Michael wusste es und redete Max nicht mehr zu. Es ist kein Vergnügen für einen Burschen, sein Mädchen am Wasser spazieren zu führen und drüben das Krankenhaus vor Augen zu haben, in das seine Mutter kürzlich eingeliefert worden war.

Den größten Teil des Tages verbrachte Max lesend im Bett. Dabei hätte Michael die üblichen Clownerien seines Sohnes gut brauchen können, weil er mit Rachel, die nach ihrer Mutter verlangte, nicht zurechtkam.

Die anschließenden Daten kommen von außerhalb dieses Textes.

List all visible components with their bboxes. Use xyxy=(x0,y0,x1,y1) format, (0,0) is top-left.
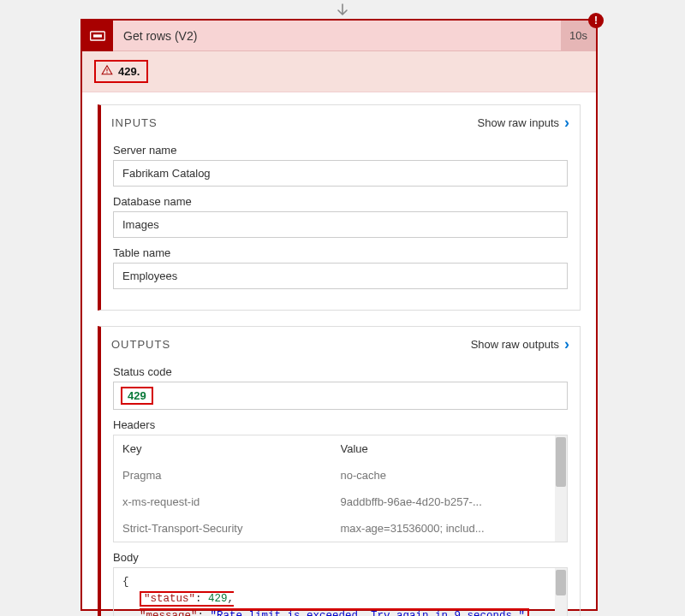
table-row: x-ms-request-id 9addbffb-96ae-4d20-b257-… xyxy=(114,489,567,515)
headers-table: Key Value Pragma no-cache x-ms-request-i… xyxy=(113,435,568,542)
headers-header-row: Key Value xyxy=(114,435,567,462)
show-raw-inputs-link[interactable]: Show raw inputs › xyxy=(478,114,569,132)
server-name-value[interactable]: Fabrikam Catalog xyxy=(113,160,568,187)
status-code-value[interactable]: 429 xyxy=(113,382,568,410)
json-val-message: "Rate limit is exceeded. Try again in 9 … xyxy=(211,610,526,616)
body-label: Body xyxy=(113,551,568,564)
chevron-right-icon: › xyxy=(564,335,569,353)
error-code-text: 429. xyxy=(118,65,140,78)
body-json[interactable]: { "status": 429, "message": "Rate limit … xyxy=(113,567,568,616)
body-scrollbar[interactable] xyxy=(555,568,567,616)
svg-rect-1 xyxy=(93,34,102,37)
json-val-status: 429 xyxy=(208,593,228,605)
table-row: Strict-Transport-Security max-age=315360… xyxy=(114,515,567,542)
error-code-pill: 429. xyxy=(94,60,148,83)
json-brace: { xyxy=(122,573,558,590)
warning-icon xyxy=(101,64,113,79)
header-value: 9addbffb-96ae-4d20-b257-... xyxy=(341,495,559,508)
table-name-label: Table name xyxy=(113,246,568,259)
table-name-value[interactable]: Employees xyxy=(113,263,568,289)
header-key: x-ms-request-id xyxy=(122,495,341,508)
json-key-status: "status" xyxy=(144,593,195,605)
headers-col-value: Value xyxy=(341,442,559,455)
show-raw-outputs-label: Show raw outputs xyxy=(471,338,559,351)
header-value: no-cache xyxy=(341,469,559,482)
action-card-get-rows: ! Get rows (V2) 10s 429. INPUTS Show xyxy=(80,19,598,611)
outputs-title: OUTPUTS xyxy=(111,338,471,351)
headers-scroll-thumb[interactable] xyxy=(556,437,566,487)
inputs-title: INPUTS xyxy=(111,116,478,129)
body-scroll-thumb[interactable] xyxy=(556,570,566,595)
sql-connector-icon xyxy=(82,21,113,51)
table-row: Pragma no-cache xyxy=(114,462,567,489)
headers-col-key: Key xyxy=(122,442,341,455)
outputs-section: OUTPUTS Show raw outputs › Status code 4… xyxy=(98,326,581,616)
json-key-message: "message" xyxy=(140,610,198,616)
card-header[interactable]: Get rows (V2) 10s xyxy=(82,21,596,51)
header-value: max-age=31536000; includ... xyxy=(341,522,559,535)
header-key: Pragma xyxy=(122,469,341,482)
status-code-label: Status code xyxy=(113,365,568,378)
database-name-label: Database name xyxy=(113,195,568,208)
server-name-label: Server name xyxy=(113,144,568,157)
body-highlight: "status": 429, "message": "Rate limit is… xyxy=(140,591,529,616)
headers-scrollbar[interactable] xyxy=(555,435,567,542)
status-code-highlight: 429 xyxy=(121,387,153,405)
card-title: Get rows (V2) xyxy=(113,29,561,43)
inputs-section: INPUTS Show raw inputs › Server name Fab… xyxy=(98,104,581,311)
svg-point-3 xyxy=(106,72,107,73)
show-raw-outputs-link[interactable]: Show raw outputs › xyxy=(471,335,569,353)
headers-label: Headers xyxy=(113,418,568,431)
show-raw-inputs-label: Show raw inputs xyxy=(478,116,559,129)
chevron-right-icon: › xyxy=(564,114,569,132)
error-bar: 429. xyxy=(82,51,596,92)
database-name-value[interactable]: Images xyxy=(113,211,568,238)
header-key: Strict-Transport-Security xyxy=(122,522,341,535)
error-badge-icon: ! xyxy=(588,13,604,28)
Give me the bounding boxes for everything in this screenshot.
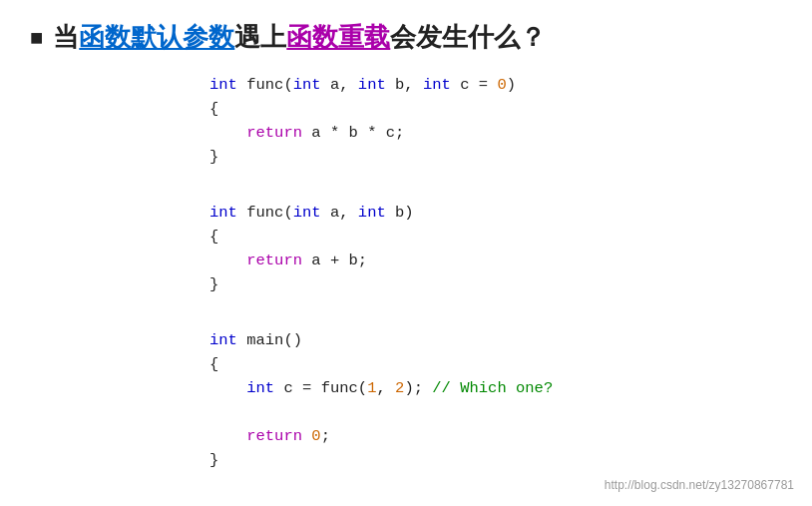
code-line: } <box>209 448 782 472</box>
code-line: int func(int a, int b) <box>209 201 782 225</box>
watermark: http://blog.csdn.net/zy13270867781 <box>605 478 794 492</box>
code-line: } <box>209 272 782 296</box>
code-line: { <box>209 225 782 249</box>
code-line: return 0; <box>209 424 782 448</box>
code-line <box>209 177 782 201</box>
title-suffix: 会发生什么？ <box>390 22 546 52</box>
code-line: int c = func(1, 2); // Which one? <box>209 376 782 400</box>
code-line: int func(int a, int b, int c = 0) <box>209 73 782 97</box>
code-line: int main() <box>209 328 782 352</box>
code-block-2: int func(int a, int b) { return a + b; } <box>209 177 782 296</box>
code-line: return a * b * c; <box>209 121 782 145</box>
code-area: int func(int a, int b, int c = 0) { retu… <box>209 73 782 472</box>
title-row: ■ 当函数默认参数遇上函数重载会发生什么？ <box>30 20 782 55</box>
code-line: return a + b; <box>209 249 782 272</box>
code-line: { <box>209 97 782 121</box>
title-prefix: 当 <box>53 22 79 52</box>
title-part2: 函数重载 <box>286 22 390 52</box>
code-block-3: int main() { int c = func(1, 2); // Whic… <box>209 304 782 472</box>
slide: ■ 当函数默认参数遇上函数重载会发生什么？ int func(int a, in… <box>0 0 812 506</box>
code-line: { <box>209 352 782 376</box>
bullet-icon: ■ <box>30 27 43 49</box>
code-block-1: int func(int a, int b, int c = 0) { retu… <box>209 73 782 169</box>
title-part1: 函数默认参数 <box>79 22 234 52</box>
code-line <box>209 304 782 328</box>
code-line: } <box>209 145 782 169</box>
title-middle: 遇上 <box>234 22 286 52</box>
code-line <box>209 400 782 424</box>
slide-title: 当函数默认参数遇上函数重载会发生什么？ <box>53 20 546 55</box>
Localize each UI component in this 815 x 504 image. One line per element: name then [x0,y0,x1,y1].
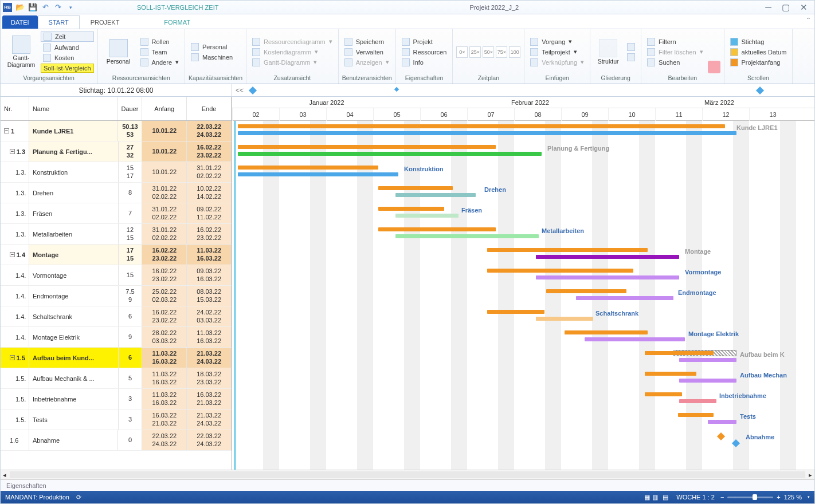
gantt-bar[interactable] [487,310,544,314]
tab-datei[interactable]: DATEI [2,15,38,29]
zoom-50-button[interactable]: 50× [483,46,494,58]
table-row[interactable]: −1Kunde LJRE150.135310.01.2222.03.2224.0… [1,121,232,141]
gantt-bar[interactable] [395,234,539,238]
gantt-bar[interactable] [238,166,378,170]
einf-vorgang-button[interactable]: Vorgang ▾ [528,37,586,46]
scroll-left-icon[interactable]: << [232,84,247,96]
collapse-icon[interactable]: − [10,355,15,360]
filter-loeschen-button[interactable]: Filter löschen ▾ [645,48,705,57]
status-view3-icon[interactable]: ▤ [663,494,668,501]
gantt-bar[interactable] [238,152,542,156]
zoom-out-icon[interactable]: − [720,494,724,501]
collapse-icon[interactable] [625,42,637,52]
tab-format[interactable]: FORMAT [153,15,201,29]
gantt-bar[interactable] [679,399,716,403]
gantt-bar[interactable] [536,275,679,279]
close-icon[interactable]: ✕ [800,2,808,13]
kap-maschinen-button[interactable]: Maschinen [189,53,235,62]
table-row[interactable]: 1.4.Endmontage7.5925.02.2202.03.2208.03.… [1,286,232,306]
scroll-anfang-button[interactable]: Projektanfang [728,58,789,67]
maximize-icon[interactable]: ▢ [782,2,790,13]
table-row[interactable]: 1.3.Konstruktion151710.01.2231.01.2202.0… [1,162,232,183]
gantt-diagramm-button[interactable]: Gantt-Diagramm [4,33,38,71]
gantt-bar[interactable] [645,372,696,376]
col-name[interactable]: Name [29,97,119,120]
table-row[interactable]: 1.4.Schaltschrank616.02.2223.02.2224.02.… [1,306,232,327]
einf-verknuepfung-button[interactable]: Verknüpfung ▾ [528,58,586,67]
gantt-bar[interactable] [576,296,673,300]
einf-teilprojekt-button[interactable]: Teilprojekt ▾ [528,48,586,57]
gantt-bar[interactable] [645,392,682,396]
col-dauer[interactable]: Dauer [118,97,142,120]
gantt-bar[interactable] [238,145,496,149]
zeit-button[interactable]: Zeit [41,32,94,42]
gantt-bar[interactable] [585,337,685,341]
collapse-icon[interactable]: − [4,128,9,133]
scroll-aktuelles-button[interactable]: aktuelles Datum [728,48,789,57]
col-anfang[interactable]: Anfang [142,97,187,120]
gantt-bar[interactable] [395,214,459,218]
table-row[interactable]: 1.3.Fräsen731.01.2202.02.2209.02.2211.02… [1,203,232,224]
table-row[interactable]: 1.3.Metallarbeiten121531.01.2202.02.2216… [1,224,232,245]
zusatz-gantt-button[interactable]: Gantt-Diagramm ▾ [250,58,335,67]
eig-info-button[interactable]: Info [399,58,449,67]
rollen-button[interactable]: Rollen [138,37,181,46]
table-row[interactable]: 1.4.Vormontage1516.02.2223.02.2209.03.22… [1,265,232,286]
expand-icon[interactable] [625,53,637,62]
save-icon[interactable]: 💾 [28,3,37,12]
gantt-bar[interactable] [679,358,736,362]
table-row[interactable]: 1.5.Tests316.03.2221.03.2221.03.2224.03.… [1,410,232,430]
gantt-bar[interactable] [645,351,714,355]
aufwand-button[interactable]: Aufwand [41,43,94,52]
eig-ressourcen-button[interactable]: Ressourcen [399,48,449,57]
kosten-button[interactable]: Kosten [41,53,94,62]
ribbon-collapse-icon[interactable]: ˆ [802,14,814,29]
gantt-bar[interactable] [678,413,714,417]
gantt-bar[interactable] [565,330,648,334]
ressourcendiagramm-button[interactable]: Ressourcendiagramm ▾ [250,37,335,46]
gantt-bar[interactable] [238,131,736,135]
eig-projekt-button[interactable]: Projekt [399,37,449,46]
kap-personal-button[interactable]: Personal [189,42,235,52]
gantt-bar[interactable] [546,289,626,293]
minimize-icon[interactable]: ─ [765,2,771,13]
horizontal-scrollbar[interactable]: ◂ ▸ [1,470,814,479]
open-icon[interactable]: 📂 [15,3,25,12]
table-row[interactable]: −1.4Montage171516.02.2223.02.2211.03.221… [1,245,232,265]
redo-icon[interactable]: ↷ [53,3,62,12]
gantt-bar[interactable] [378,186,453,190]
struktur-button[interactable]: Struktur [594,33,622,71]
tab-projekt[interactable]: PROJEKT [80,15,131,29]
refresh-icon[interactable]: ⟳ [76,494,81,501]
qat-dropdown-icon[interactable]: ▾ [66,3,75,12]
speichern-button[interactable]: Speichern [342,37,391,46]
table-row[interactable]: −1.5Aufbau beim Kund...611.03.2216.03.22… [1,348,232,368]
eraser-icon[interactable] [708,61,720,73]
verwalten-button[interactable]: Verwalten [342,48,391,57]
scroll-stichtag-button[interactable]: Stichtag [728,37,789,46]
gantt-chart[interactable]: Januar 2022Februar 2022März 2022 0203040… [232,97,814,470]
filtern-button[interactable]: Filtern [645,37,705,46]
gantt-bar[interactable] [679,379,736,383]
milestone-icon[interactable] [717,432,725,440]
gantt-bar[interactable] [238,172,398,176]
gantt-bar[interactable] [708,420,736,424]
gantt-bar[interactable] [487,269,633,273]
col-nr[interactable]: Nr. [1,97,29,120]
kostendiagramm-button[interactable]: Kostendiagramm ▾ [250,48,335,57]
soll-ist-vergleich-button[interactable]: Soll-Ist-Vergleich [41,64,94,73]
table-row[interactable]: 1.5.Aufbau Mechanik & ...511.03.2216.03.… [1,368,232,389]
gantt-bar[interactable] [487,248,648,252]
anzeigen-button[interactable]: Anzeigen ▾ [342,58,391,67]
personal-button[interactable]: Personal [101,33,136,71]
zoom-25-button[interactable]: 25× [469,46,481,58]
zoom-75-button[interactable]: 75× [496,46,507,58]
tab-start[interactable]: START [38,15,80,29]
zoom-100-button[interactable]: 100 [509,46,520,58]
gantt-bar[interactable] [378,227,496,231]
collapse-icon[interactable]: − [10,149,15,154]
andere-button[interactable]: Andere ▾ [138,58,181,67]
table-row[interactable]: 1.5.Inbetriebnahme311.03.2216.03.2216.03… [1,389,232,410]
table-row[interactable]: −1.3Planung & Fertigu...273210.01.2216.0… [1,141,232,162]
gantt-bar[interactable] [395,193,476,197]
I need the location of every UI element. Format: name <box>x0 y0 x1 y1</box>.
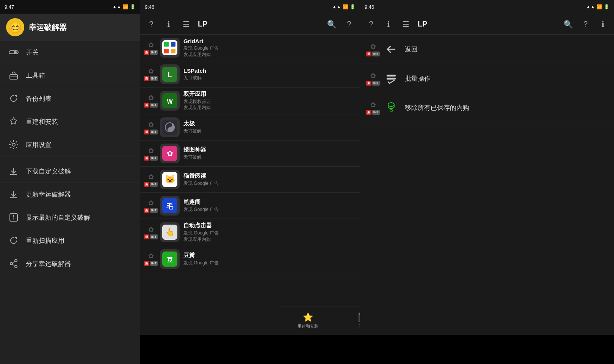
svg-line-16 <box>13 261 15 263</box>
right-menu-button[interactable]: ☰ <box>399 17 413 31</box>
flower-icon: ✿ <box>147 173 155 181</box>
wifi-icon-right: 📶 <box>597 4 602 9</box>
signal-icon-right: ▲▲ <box>586 4 595 9</box>
right-menu-item-remove-iap[interactable]: ✿ 新 INT 移除所有已保存的内购 <box>360 93 614 122</box>
badge-new: 新 <box>144 76 149 81</box>
app-list-item[interactable]: ✿ 新 INT W 双开应用 发现授权验证发现应用内购 <box>140 87 360 115</box>
logo-emoji: 😊 <box>9 21 22 34</box>
bottom-nav-left: ⭐ 重建和安装 ⬛ 开关 🧰 工具箱 🔄 备份列表 <box>280 306 360 335</box>
right-menu-item-batch[interactable]: ✿ 新 INT 批量操作 <box>360 64 614 93</box>
sidebar-item-update[interactable]: 更新幸运破解器 <box>0 183 140 206</box>
svg-rect-40 <box>387 78 396 80</box>
sidebar-item-share[interactable]: 分享幸运破解器 <box>0 252 140 275</box>
svg-rect-20 <box>171 42 175 47</box>
sidebar-item-rescan[interactable]: 重新扫描应用 <box>0 229 140 252</box>
svg-text:毛: 毛 <box>166 203 174 210</box>
left-help-button[interactable]: ? <box>144 17 158 31</box>
badge-int: INT <box>150 103 158 108</box>
search-icon-right: 🔍 <box>564 20 573 29</box>
right-help-button[interactable]: ? <box>364 17 378 31</box>
app-list-item[interactable]: ✿ 新 INT ✿ 搂图神器 无可破解 <box>140 141 360 167</box>
sidebar-item-switch[interactable]: 开关 <box>0 41 140 64</box>
sidebar-item-toolbox[interactable]: 工具箱 <box>0 64 140 87</box>
svg-text:👆: 👆 <box>165 228 175 237</box>
badge-tags: 新 INT <box>144 182 158 187</box>
badge-tags: 新 INT <box>144 130 158 134</box>
nav-rebuild-label-left: 重建和安装 <box>298 323 318 329</box>
sidebar-item-appsettings[interactable]: 应用设置 <box>0 133 140 156</box>
app-list-item[interactable]: ✿ 新 INT 豆 豆瓣 发现 Google 广告 <box>140 246 360 272</box>
right-badge-new: 新 <box>366 52 371 56</box>
right-menu-item-back[interactable]: ✿ 新 INT 返回 <box>360 35 614 64</box>
nav-rebuild-left[interactable]: ⭐ 重建和安装 <box>280 306 335 335</box>
left-help2-button[interactable]: ? <box>342 17 356 31</box>
sidebar-item-backup[interactable]: 备份列表 <box>0 87 140 110</box>
info-icon: ℹ <box>167 20 170 29</box>
status-icons-left: ▲▲ 📶 🔋 <box>112 4 136 9</box>
hamburger-icon: ☰ <box>183 20 190 29</box>
app-desc: 无可破解 <box>183 154 356 161</box>
sidebar-rescan-icon <box>8 234 20 247</box>
right-badge-tags: 新 INT <box>366 110 380 115</box>
app-list-item[interactable]: ✿ 新 INT GridArt 发现 Google 广告发现应用内购 <box>140 35 360 61</box>
left-info-button[interactable]: ℹ <box>161 17 176 31</box>
app-info-7: 自动点击器 发现 Google 广告发现应用内购 <box>183 222 356 243</box>
app-info-6: 笔趣阁 发现 Google 广告 <box>183 198 356 213</box>
badge-left-4: ✿ 新 INT <box>144 147 158 161</box>
left-search-button[interactable]: 🔍 <box>324 17 339 31</box>
sidebar-item-showlatest[interactable]: 显示最新的自定义破解 <box>0 206 140 229</box>
app-name: 豆瓣 <box>183 252 356 259</box>
app-desc: 无可破解 <box>183 128 356 134</box>
sidebar-rebuild-icon <box>8 116 20 128</box>
left-app-list: ✿ 新 INT GridArt 发现 Google 广告发现应用内购 ✿ 新 I… <box>140 35 360 335</box>
right-badge-new: 新 <box>366 110 371 115</box>
right-badge-int: INT <box>372 110 380 115</box>
wifi-icon-mid: 📶 <box>343 4 348 9</box>
right-menu-icon-back <box>382 40 400 58</box>
app-list-item[interactable]: ✿ 新 INT 👆 自动点击器 发现 Google 广告发现应用内购 <box>140 219 360 246</box>
right-help2-button[interactable]: ? <box>578 17 593 31</box>
sidebar-appsettings-label: 应用设置 <box>26 141 52 149</box>
app-desc: 发现 Google 广告 <box>183 180 356 187</box>
status-bar-left: 9:47 ▲▲ 📶 🔋 <box>0 0 140 14</box>
right-info2-button[interactable]: ℹ <box>596 17 610 31</box>
right-menu-label-remove-iap: 移除所有已保存的内购 <box>405 103 469 112</box>
nav-switch-left[interactable]: ⬛ 开关 <box>335 306 360 335</box>
badge-tags: 新 INT <box>144 50 158 55</box>
time-mid: 9:46 <box>145 4 154 10</box>
app-list-item[interactable]: ✿ 新 INT L LSPatch 无可破解 <box>140 61 360 87</box>
app-name: 太极 <box>183 120 356 127</box>
svg-point-41 <box>388 103 394 106</box>
badge-tags: 新 INT <box>144 234 158 239</box>
badge-left-7: ✿ 新 INT <box>144 225 158 239</box>
sidebar-item-download[interactable]: 下载自定义破解 <box>0 160 140 183</box>
app-info-5: 猫番阅读 发现 Google 广告 <box>183 172 356 187</box>
app-name: 猫番阅读 <box>183 172 356 180</box>
badge-int: INT <box>150 156 158 161</box>
app-name: LSPatch <box>183 67 356 74</box>
app-list-item[interactable]: ✿ 新 INT 毛 笔趣阁 发现 Google 广告 <box>140 193 360 219</box>
right-menu-label-back: 返回 <box>405 45 418 54</box>
svg-text:L: L <box>168 70 172 79</box>
right-badge-left-0: ✿ 新 INT <box>366 42 380 56</box>
left-menu-button[interactable]: ☰ <box>179 17 193 31</box>
app-list-item[interactable]: ✿ 新 INT 太极 无可破解 <box>140 114 360 141</box>
app-icon-8: 豆 <box>160 249 180 269</box>
app-icon-4: ✿ <box>160 144 180 163</box>
right-panel: ? ℹ ☰ LP 🔍 ? ℹ ✿ 新 INT 返回 ✿ 新 INT 批量操作 <box>360 14 614 335</box>
app-icon-2: W <box>160 91 180 111</box>
badge-int: INT <box>150 261 158 266</box>
app-desc: 无可破解 <box>183 75 356 81</box>
right-info-button[interactable]: ℹ <box>381 17 396 31</box>
app-list-item[interactable]: ✿ 新 INT 🐱 猫番阅读 发现 Google 广告 <box>140 167 360 193</box>
right-search-button[interactable]: 🔍 <box>561 17 575 31</box>
sidebar-showlatest-icon <box>8 211 20 223</box>
app-title: 幸运破解器 <box>29 22 67 33</box>
sidebar-item-rebuild[interactable]: 重建和安装 <box>0 110 140 133</box>
badge-new: 新 <box>144 130 149 134</box>
sidebar-rebuild-label: 重建和安装 <box>26 117 58 126</box>
question-icon-right: ? <box>369 20 373 28</box>
badge-left-1: ✿ 新 INT <box>144 67 158 81</box>
right-menu-icon-remove-iap <box>382 98 400 117</box>
flower-icon-right: ✿ <box>369 72 377 80</box>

»Wenn sie nicht heraus darf, so gehen wir sie doch besuchen.«

»Das geht nicht«, sagte er ihr immer wieder. »Es ist gegen die Vorschriften. Jetzt ist keine Besuchszeit.«

»Wir schleichen uns hinein. Ich kann ganz leise sein.«

»Geh und zieh dich an zum Gottesdienst«, sagte er beschwichtigend. »In einer Stunde müssen wir im Tempel sein.«

»Daddy, es geht wirklich. Wir brauchen nicht mit dem Auto rund um den See zu fahren. Ich weiß, wo wir ein Boot finden. Wir können direkt hinüberrudern und Momma sehen, und dann fahren wir gleich wieder zurück. Bitte.«

Er konnte nichts tun, als ihr einen freundlichen Klaps hintendrauf geben und aus dem Zimmer gehen, um ihr Weinen nicht zu hören. Im Vorbeigehen warf er einen Blick in das Zimmer seines Sohnes.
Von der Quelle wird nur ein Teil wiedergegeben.